Maria Menounos calls keeping Hamilton on the $10 because of the musical ‘ridiculous’
Feminists fighting to add influential women from history to American currency got good and bad news Wednesday. Yes, Treasury Secretary Jack Lew announced his plan to replace controversial President Andrew Jackson with famed abolitionist Harriet Tubman on the front of the $20 … Continued
Maria Menounos
Feminists fighting to add influential women from history to American currency got good and bad news Wednesday.

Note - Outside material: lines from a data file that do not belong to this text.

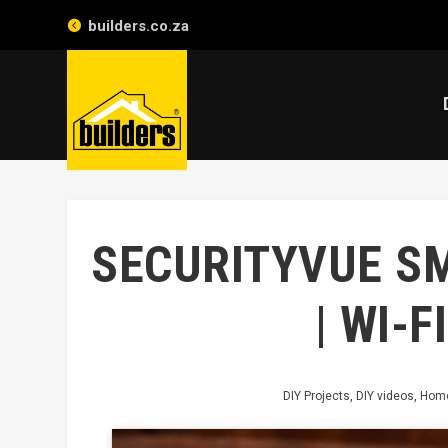
builders.co.za
SECURITYVUE S
| WI-
DIY Projects
,
DIY videos
,
Home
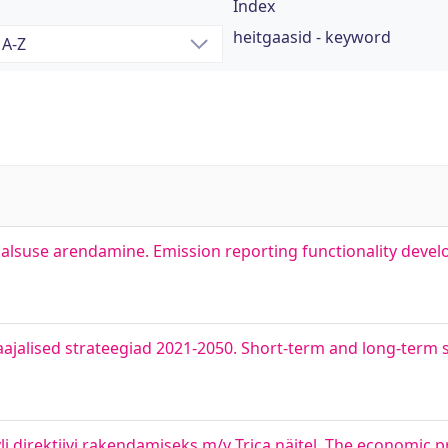
Index
heitgaasid - keyword
alsuse arendamine. Emission reporting functionality deve
aajalised strateegiad 2021-2050. Short-term and long-term s
i direktiivi rakendamiseks m/v Trica näitel. The economic pro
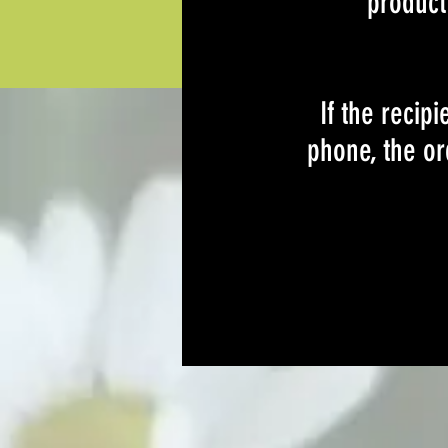
product 
If the recip
phone, the or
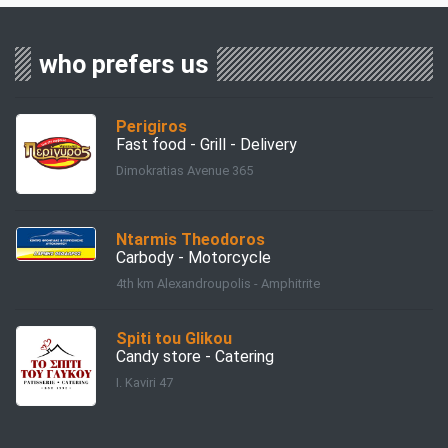
who prefers us
Perigiros
Fast food - Grill - Delivery
Dimokratias Avenue 365
Ntarmis Theodoros
Carbody - Motorcycle
4th km Alexandroupolis - Amphitrite
Spiti tou Glikou
Candy store - Catering
I. Kaviri 47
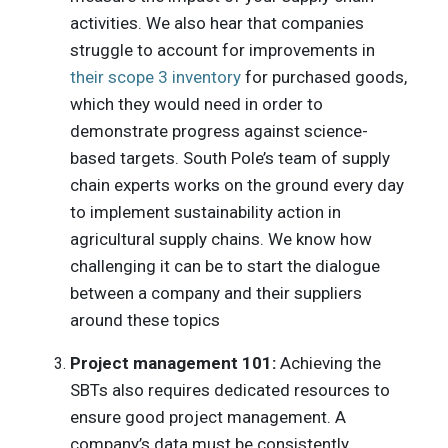
activities. We also hear that companies
struggle to account for improvements in
their scope 3 inventory
for purchased goods,
which they would need in order to
demonstrate progress against science-
based targets. South Pole’s team of supply
chain experts works on the ground every day
to implement sustainability action in
agricultural supply chains. We know how
challenging it can be to start the dialogue
between a company and their suppliers
around these topics
Project management 101:
Achieving the
SBTs also requires dedicated resources to
ensure good project management. A
company’s data must be consistently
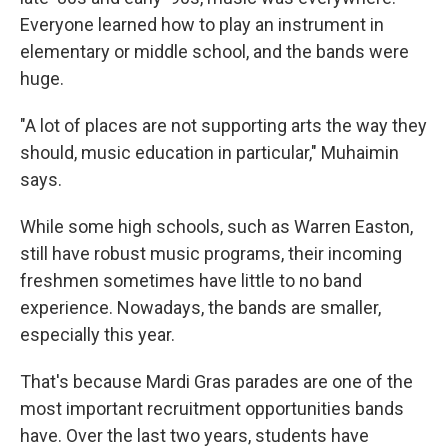
Everyone learned how to play an instrument in
elementary or middle school, and the bands were
huge.
"A lot of places are not supporting arts the way they
should, music education in particular," Muhaimin
says.
While some high schools, such as Warren Easton,
still have robust music programs, their incoming
freshmen sometimes have little to no band
experience. Nowadays, the bands are smaller,
especially this year.
That's because Mardi Gras parades are one of the
most important recruitment opportunities bands
have. Over the last two years, students have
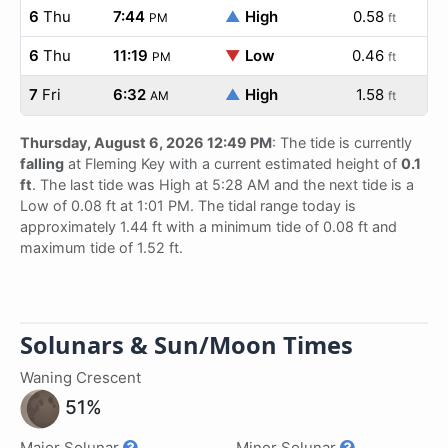
6
Thu
7:44
▲
High
0.58
PM
ft
6
Thu
11:19
▼
Low
0.46
PM
ft
7
Fri
6:32
▲
High
1.58
AM
ft
Thursday, August 6, 2026 12:49 PM
: The tide is currently
falling
at Fleming Key with a current estimated height of
0.1
ft
. The last tide was High at 5:28 AM and the next tide is a
Low of 0.08 ft at 1:01 PM. The tidal range today is
approximately 1.44 ft with a minimum tide of 0.08 ft and
maximum tide of 1.52 ft.
Solunars & Sun/Moon Times
Waning Crescent
51%
Major Solunar
Minor Solunar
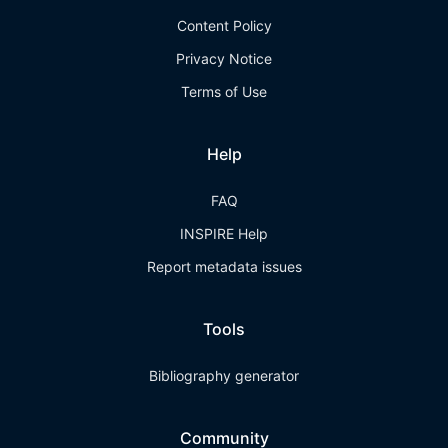
Content Policy
Privacy Notice
Terms of Use
Help
FAQ
INSPIRE Help
Report metadata issues
Tools
Bibliography generator
Community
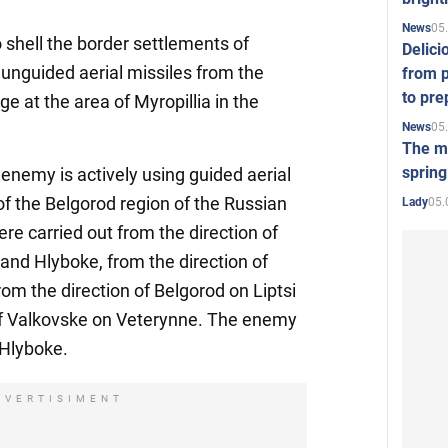
05
News
 shell the border settlements of
Delici
unguided aerial missiles from the
from p
to pre
ge at the area of Myropillia in the
05
News
The mo
spring
e enemy is actively using guided aerial
of the Belgorod region of the Russian
05.
Lady
re carried out from the direction of
nd Hlyboke, from the direction of
om the direction of Belgorod on Liptsi
of Valkovske on Veterynne. The enemy
 Hlyboke.
DVERTISIMENT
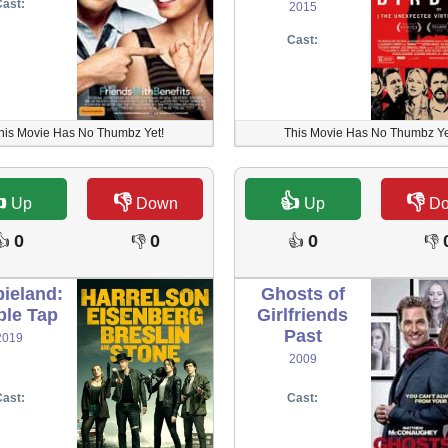
ast:
2015
Cast:
his Movie Has No Thumbz Yet!
This Movie Has No Thumbz Ye

👎
👍
👎
Up
Down
Up
D
0
0
0
👍
👎
👍
👎
ieland:
Ghosts of
le Tap
Girlfriends
Past
2019
2009
ast:
Cast:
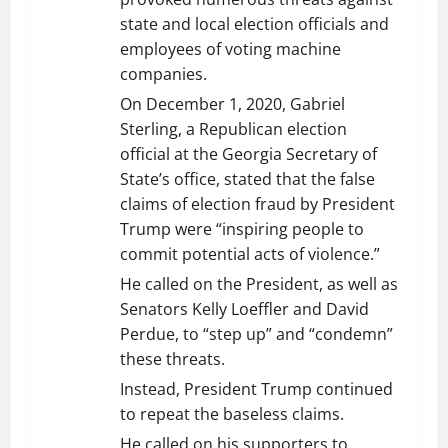
state and local election officials and
employees of voting machine
companies.
On December 1, 2020, Gabriel
Sterling, a Republican election
official at the Georgia Secretary of
State’s office, stated that the false
claims of election fraud by President
Trump were “inspiring people to
commit potential acts of violence.”
He called on the President, as well as
Senators Kelly Loeffler and David
Perdue, to “step up” and “condemn”
these threats.
Instead, President Trump continued
to repeat the baseless claims.
He called on his supporters to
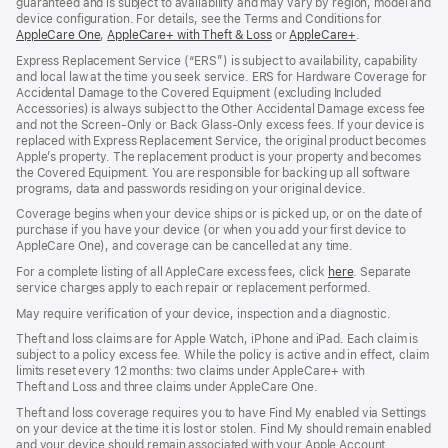
guaranteed and is subject to availability and may vary by region, model and
device configuration. For details, see the Terms and Conditions for
AppleCare One
(opens
,
AppleCare+ with Theft & Loss
(opens
or
AppleCare+
(opens
.
in
in
in
Express Replacement Service (“ERS”) is subject to availability, capability
new
new
new
and local law at the time you seek service. ERS for Hardware Coverage for
window)
window)
window)
Accidental Damage to the Covered Equipment (excluding Included
Accessories) is always subject to the Other Accidental Damage excess fee
and not the Screen‑Only or Back Glass‑Only excess fees. If your device is
replaced with Express Replacement Service, the original product becomes
Apple’s property. The replacement product is your property and becomes
the Covered Equipment. You are responsible for backing up all software
programs, data and passwords residing on your original device.
Coverage begins when your device ships or is picked up, or on the date of
purchase if you have your device (or when you add your first device to
AppleCare One), and coverage can be cancelled at any time.
For a complete listing of all AppleCare excess fees, click
here
(opens
. Separate
service charges apply to each repair or replacement performed.
in
new
May require verification of your device, inspection and a diagnostic.
window)
Theft and loss claims are for Apple Watch, iPhone and iPad. Each claim is
subject to a policy excess fee. While the policy is active and in effect, claim
limits reset every 12 months: two claims under AppleCare+ with
Theft and Loss and three claims under AppleCare One.
Theft and loss coverage requires you to have Find My enabled via Settings
on your device at the time it is lost or stolen. Find My should remain enabled
and your device should remain associated with your Apple Account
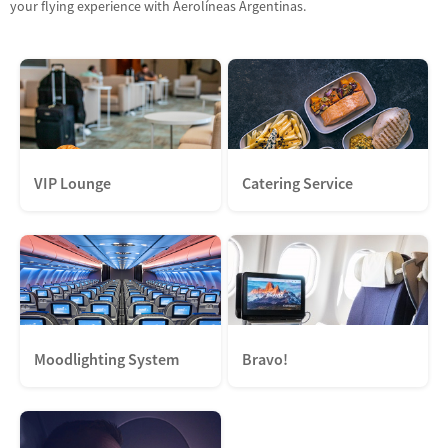
your flying experience with Aerolíneas Argentinas.
VIP Lounge
Catering Service
Moodlighting System
Bravo!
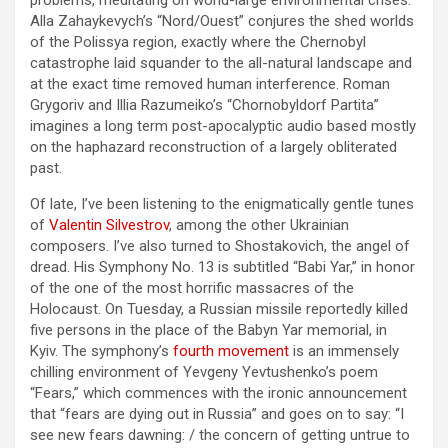
problems, meditating on world-large environmental crises.
Alla Zahaykevych’s “Nord/Ouest” conjures the shed worlds
of the Polissya region, exactly where the Chernobyl
catastrophe laid squander to the all-natural landscape and
at the exact time removed human interference. Roman
Grygoriv and Illia Razumeiko’s “Chornobyldorf Partita”
imagines a long term post-apocalyptic audio based mostly
on the haphazard reconstruction of a largely obliterated
past.
Of late, I’ve been listening to the enigmatically gentle tunes
of
Valentin Silvestrov
, among the other Ukrainian
composers. I’ve also turned to Shostakovich, the angel of
dread. His Symphony No. 13 is subtitled “Babi Yar,” in honor
of the one of the most horrific massacres of the
Holocaust. On Tuesday, a Russian missile reportedly killed
five persons in the place of the Babyn Yar memorial, in
Kyiv. The symphony’s
fourth movement
is an immensely
chilling environment of Yevgeny Yevtushenko’s poem
“Fears,” which commences with the ironic announcement
that “fears are dying out in Russia” and goes on to say: “I
see new fears dawning: / the concern of getting untrue to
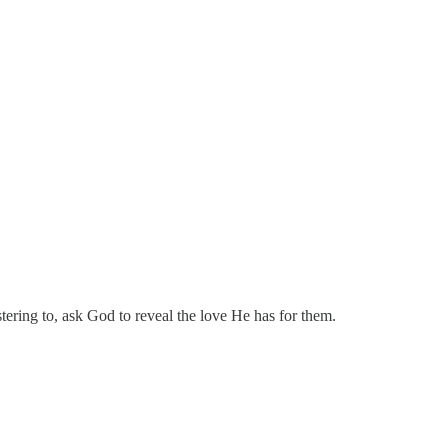
tering to, ask God to reveal the love He has for them.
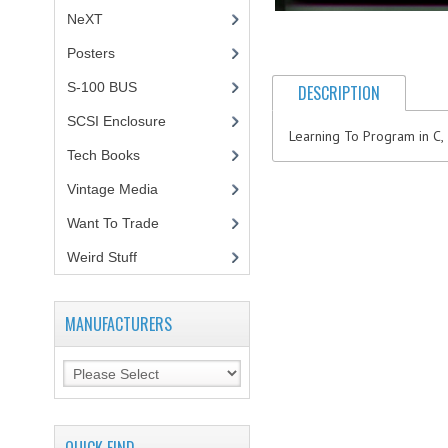
NeXT
Posters
(1)
S-100 BUS
(1)
DESCRIPTION
SCSI Enclosure
(1)
Learning To Program in C,
Tech Books
(12)
Vintage Media
(1)
Want To Trade
Weird Stuff
(2)
MANUFACTURERS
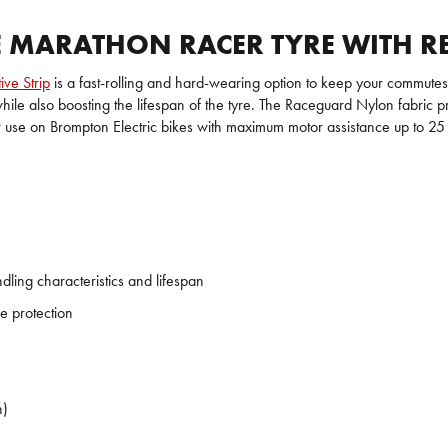
MARATHON RACER TYRE WITH REF
ive Strip
is a fast-rolling and hard-wearing option to keep your commut
ile also boosting the lifespan of the tyre. The Raceguard Nylon fabric pr
use on Brompton Electric bikes with maximum motor assistance up to 25 km/
ing characteristics and lifespan
e protection
h)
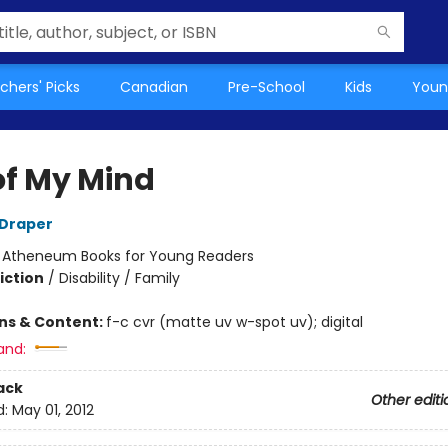
chers' Picks
Canadian
Pre-School
Kids
Youn
of My Mind
 Draper
:
Atheneum Books for Young Readers
iction
/
Disability / Family
ons & Content:
f-c cvr (matte uv w-spot uv); digital
and:
ack
Other editi
d:
May 01, 2012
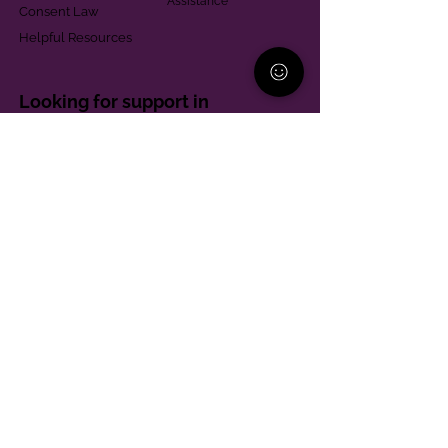
Assistance
Consent Law
Helpful Resources
Looking for support in
Allegheny County?
Learn More
Contact
Parent Support Line
570-664-8615
888-273-2361
hello@paparentandfamilyalliance.org
Funding & Transparency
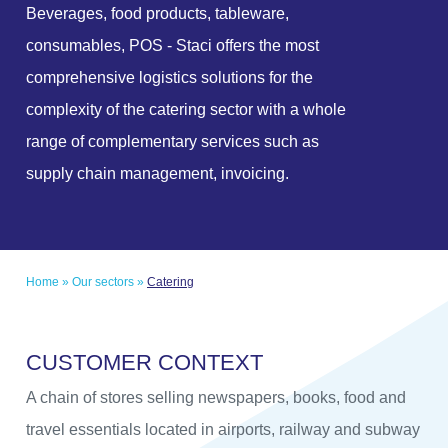
Beverages, food products, tableware,
consumables, POS - Staci offers the most
comprehensive logistics solutions for the
complexity of the catering sector with a whole
range of complementary services such as
supply chain management, invoicing.
Home
»
Our sectors
»
Catering
C
U
S
T
O
M
E
R
C
O
N
T
E
X
T
A chain of stores selling newspapers, books, food and
travel essentials located in airports, railway and subway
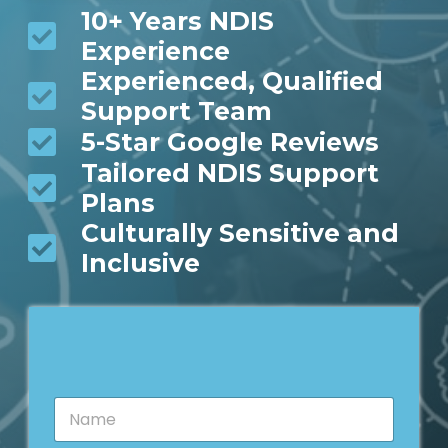
10+ Years NDIS
Experience
Experienced, Qualified
Support Team
5-Star Google Reviews
Tailored NDIS Support
Plans
Culturally Sensitive and
Inclusive
N
a
m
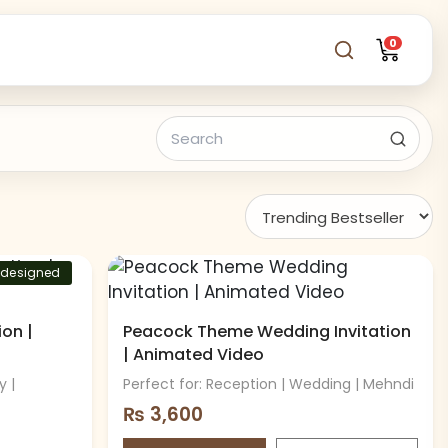
0
-designed
on |
Peacock Theme Wedding Invitation
| Animated Video
y |
Perfect for: Reception | Wedding | Mehndi
₨
3,600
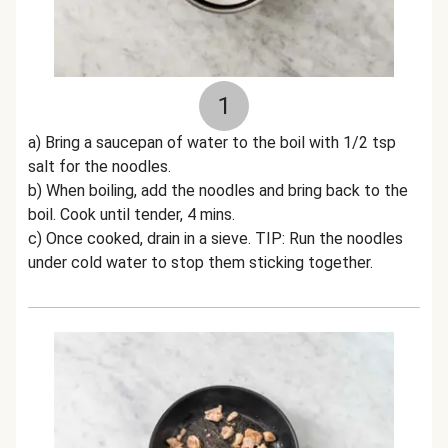
1
a) Bring a saucepan of water to the boil with 1/2 tsp
salt for the noodles.
b) When boiling, add the noodles and bring back to the
boil. Cook until tender, 4 mins.
c) Once cooked, drain in a sieve. TIP: Run the noodles
under cold water to stop them sticking together.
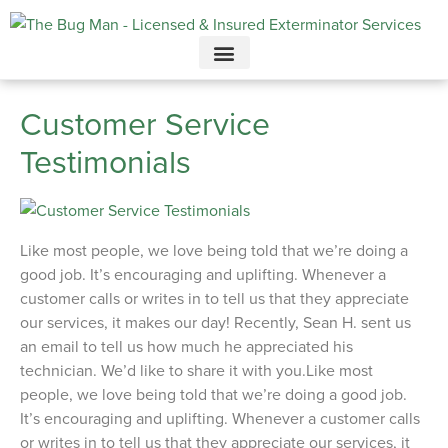
Call today for a free quote!
615-694-2068
Customer Service
Testimonials
Like most people, we love being told that we’re doing a
good job. It’s encouraging and uplifting. Whenever a
customer calls or writes in to tell us that they appreciate
our services, it makes our day! Recently, Sean H. sent us
an email to tell us how much he appreciated his
technician. We’d like to share it with you.Like most
people, we love being told that we’re doing a good job.
It’s encouraging and uplifting. Whenever a customer calls
or writes in to tell us that they appreciate our services, it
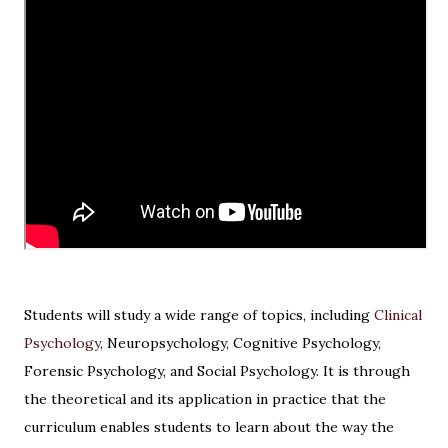
Students will study a wide range of topics, including
Clinical
Psychology
, Neuropsychology, Cognitive Psychology,
Forensic Psychology, and Social Psychology. It is through
the theoretical and its application in practice that the
curriculum enables students to learn about the way the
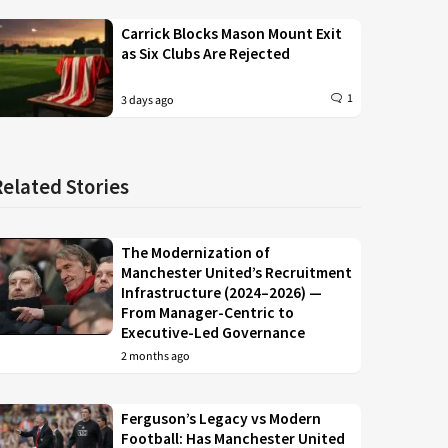
Carrick Blocks Mason Mount Exit
as Six Clubs Are Rejected
1
3 days ago
Related Stories
The Modernization of
Manchester United’s Recruitment
Infrastructure (2024–2026) —
From Manager-Centric to
Executive-Led Governance
2 months ago
Ferguson’s Legacy vs Modern
Football: Has Manchester United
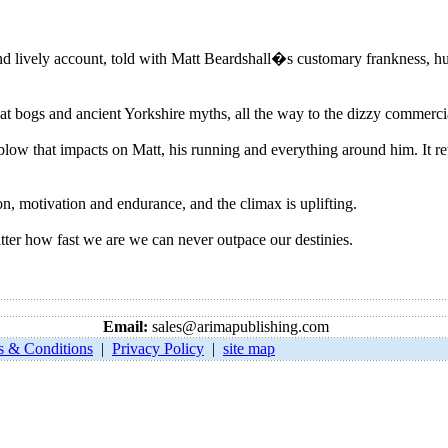
lively account, told with Matt Beardshall�s customary frankness, hu
at bogs and ancient Yorkshire myths, all the way to the dizzy commerc
ow that impacts on Matt, his running and everything around him. It revea
on, motivation and endurance, and the climax is uplifting.
r how fast we are we can never outpace our destinies.
Email:
sales@arimapublishing.com
s & Conditions
|
Privacy Policy
|
site map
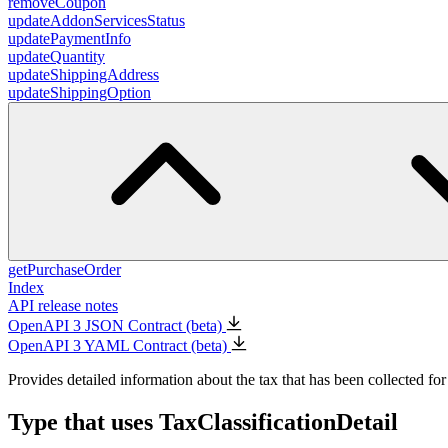
removeCoupon
updateAddonServicesStatus
updatePaymentInfo
updateQuantity
updateShippingAddress
updateShippingOption
getPurchaseOrder
Index
API release notes
OpenAPI 3 JSON Contract (beta)
OpenAPI 3 YAML Contract (beta)
Provides detailed information about the tax that has been collected for
Type that uses TaxClassificationDetail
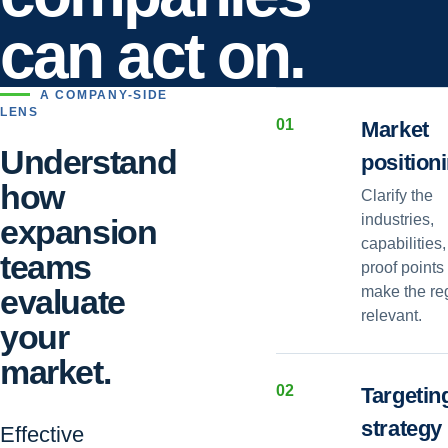
can act on.
A COMPANY-SIDE
LENS
0
1
Market
Understand
position
how
Clarify the
industries,
expansion
capabilities
teams
proof points 
evaluate
make the re
relevant.
your
market.
0
2
Targetin
strategy
Effective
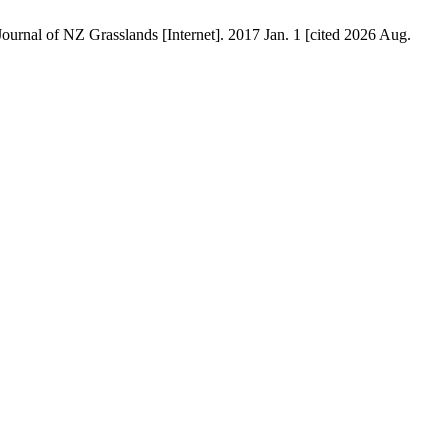
Journal of NZ Grasslands [Internet]. 2017 Jan. 1 [cited 2026 Aug.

Yes, Treasury Secretary Jack Lew announced his plan to replace controversial President Andrew Jackson with famed abolitionist Harriet Tubman on the front of the $20 bill.
But he backed out of a promise to put a female face on the front of the $10. Thanks in large part to the popularity of the Broadway hip-hop musical Hamilton, the founding father will remain on top while the back of the bill depicts suffragettes Susan B. Anthony, Lucretia Mott, Sojourner Truth, Elizabeth Cady Stanton and Alice Paul.
Calling into Conversations with Maria Menounos, entrepreneur Shelley Zalis said she’s “really excited” for the first part of the proposal but finds the second “incredibly disturbing.”
“For us, it’s about visibility for women making a difference on the front of a bill and not the back. The back is certainly not the front. The only problem with what Jack Lew is saying is that the $20 bill is not up for redesign from a security perspective until 2030. It’s a long time away,” she explained. “So it’s just a pretty strange mixed message.”
Using the hashtag #NotGoingBack, activists like Zalis have taken to social media to urge the government to promise that a woman will be on the front of a bill in 2020, when the $10 is already up for redesign — and when the change is most symbolic as part of the 100th anniversary of the 19th amendment.
“How do we ever move forward if we keep moving back? It’s really unfortunate, because this was a moment that was so not about Hamilton,” she said. “They made the decision for Hamilton in 2015, it was pre the musical. They knew that they were taking Hamilton from the front and memorializing him on the back, and to change your mind over the popularity of a musical — ”
“Ridiculous,” Menounos replied.
“So we’re going to keep going, and I want to get it in writing somehow that we can really verify and ensure the $20 is a reality in 2020. Because if we release the $10 and the $20 at the same time, good for us. I’d rather remove Andrew Jackson than Hamilton,” Zalis continued. “Hamilton was beloved, and it’s really unfortunate that the musical came out at this time because it was really locked and loaded that the woman would be on the front. … Now we are really reneging on our commitment.”
The Women on 20s campaign began after a 9-year-old girl named Sophia wrote President Barack Obama a letter in 2014 asking, “Why don’t women have coins or dollar bills with their faces on it?”
She suggested candidates including Tubman, Rosa Parks, Hellen Keller and, yes, first lady Michelle Obama, and online voters selected the escaped slave known as “Moses” last year.